Olson bound on felony charges

9/29/2007

By SHARON MONTAGUE

Salina Journal

Connie Olson knew her ex-husband, Gary, was upset, and she tried to calm him as she drove her two sons to school the morning of Sept. 5.

The two had argued earlier, at home, about whether the boys should ride the bus to Southeast of Saline School, where Connie Olson taught and they attended class, or whether she would drive them. She left the house with the boys with the issue unresolved, and he followed seconds later in his pickup truck. He passed her at a high rate of speed, she said.

Gary Olson called his ex-wife on her cell phone, and the discussion continued.

"He was upset," Connie Olson testified Friday, in Gary Olson's preliminary hearing in Saline County District Court. "He said he was going to settle this bus issue."

But the conversation quickly turned to other topics as well, with Gary Olson saying, " 'I am so tired of you trying to control my life,' " Connie Olson said.

She said she pleaded with Gary Olson to leave their personal problems at home and not bring them to the school.

"Then, he just busted out with, 'Maybe I should just take this gun that I have in the pickup and just kill you,' " Connie Olson said. "My heart just stopped. ... I was scared. I think I started shaking."

Gary Olson followed that up with a reference to Columbine, which made Connie Olson think he planned to take a gun into the school and shoot people, as two Columbine High School students did in their Littleton, Colo., school in 1999. The two boys killed 13 people and wounded 24 others before shooting and killing themselves.

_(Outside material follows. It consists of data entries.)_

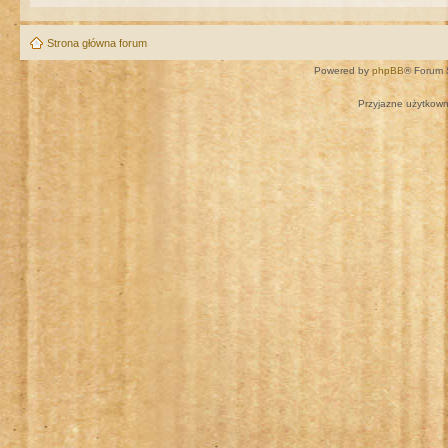
Strona główna forum
Powered by
phpBB
® Forum 
Przyjazne użytkown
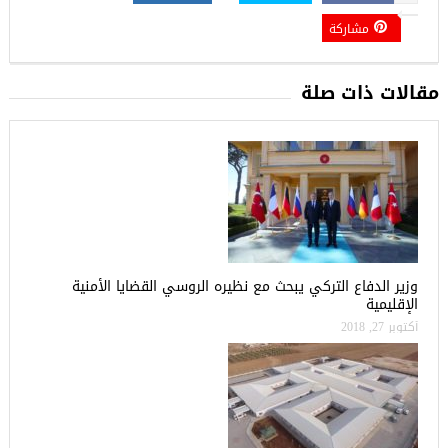
مشاركة
مقالات ذات صلة
وزير الدفاع التركي يبحث مع نظيره الروسي القضايا الأمنية
الإقليمية
أكتوبر 27, 2018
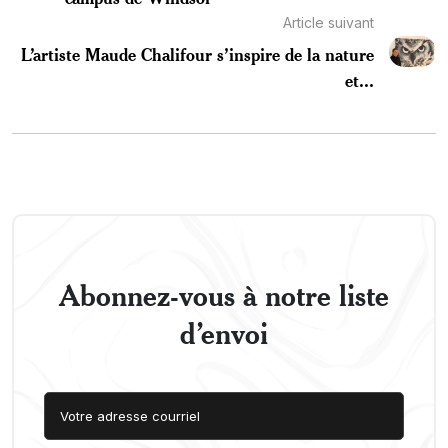
Article suivant
L’artiste Maude Chalifour s’inspire de la nature
et...
Abonnez-vous à notre liste
d’envoi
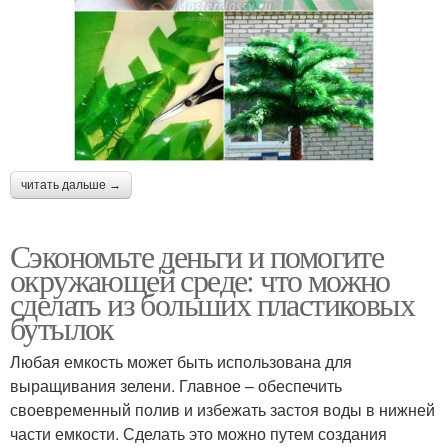
читать дальше →
Сэкономьте деньги и помогите
окружающей среде: что можно
сделать из больших пластиковых
бутылок
Любая емкость может быть использована для
выращивания зелени. Главное – обеспечить
своевременный полив и избежать застоя воды в нижней
части емкости. Сделать это можно путем создания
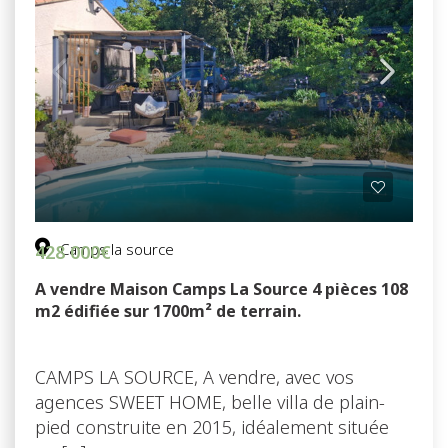
Camps la source
428 000€
A vendre Maison Camps La Source 4 pièces 108
m2 édifiée sur 1700m² de terrain.
CAMPS LA SOURCE, A vendre, avec vos
agences SWEET HOME, belle villa de plain-
pied construite en 2015, idéalement située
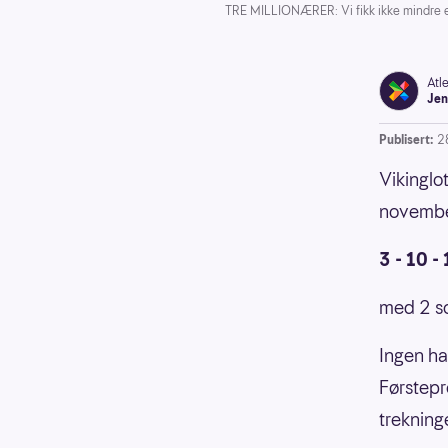
TRE MILLIONÆRER: Vi fikk ikke mindre en
Atl
Jen
Publisert:
2
Vikingl
novembe
3 - 10 - 
med 2 so
Ingen ha
Førstepr
trekning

The night before at the school, Connie Olson said, Gary Olson attended an anti-bullying program called Rachel's Challenge. The program was started by the family of a girl killed at Columbine.

Ordered to stand trial

The testimony of Connie Olson and of a Saline County sheriff's deputy and Southeast of Saline officials was enough for District Judge Daniel Hebert to bind Gary Olson over on charges of making a criminal threat and aggravated criminal threat.

Defense attorney Roger Struble waived formal arraignment and entered not guilty pleas on Gary Olson's behalf. Trial was set for 9 a.m. Jan. 22.

Hebert modified conditions of Gary Olson's bond after the hearing, so that he may have supervised visits with his two children. But Hebert stressed that Gary Olson is still to have no contact with Connie Olson and not enter any Southeast of Saline School District facility.

Olson is a Southeast of Saline School Board member, but this week, he wasn't at the its September board meeting.

Struble questioned whether he or Gary Olson could respond to correspondence from the school district regarding Gary Olson's position as a school board member. Hebert indicated that until the criminal case is resolved, Olson is suspended from any activity on the school board.

She tried to calm him

In her testimony Friday, Connie Olson said she kept trying to calm Gary Olson, to de-escalate the situation.

The couple had been divorced, but reconciled and were living together on Sept. 5.

Connie Olson said Gary Olson pulled into the parking lot at Southeast of Saline School, and she pulled in and parked away from him. She continued to talk to him on her cell phone as she walked into the building with her children.

At one point, she said, Gary Olson threatened to kill himself.

"I was very scared," Connie Olson said. "I could not get through to him."

Gary Olson hung up the phone and drove away from the school.

Connie Olson said she went to the couple's home and retrieved all of their firearms, which she took to a friend's house for safekeeping. She called her counselor from the friend's house, and the counselor told her to call the Saline County Sheriff's Office, which she did.

By the time she returned to the school, officials had locked all of the children in their classrooms and locked the exterior doors in response to Gary Olson's mention of the Columbine murders. Sheriff's deputies guarded the parking lot, watching out for Gary Olson. He was arrested later, away from the school. He did not have a weapon at that time, authorities said.

When's a threat a threat?

Struble questioned why Connie Olson pulled into the school parking lot after Gary Olson had said he had a weapon and threatened to kill her, and why she took the children into the school after he had mentioned Columbine. He asked whether she had taken the threats seriously.

"I took it very much to heart," she said.

She said she thought that as long as she kept Gary Olson on the phone, he wouldn't shoot. And she said that she thought the children would be safe inside the school, because of the district's lockdown procedures.

"I did the best I could under the circumstances," she said.

Struble said that Connie Olson told a sheriff's deputy later that she was "90 percent sure" that Gary Olson wouldn't go through with the threats.

"Any percentage, when someone is making a threat, is too much," Connie Olson said.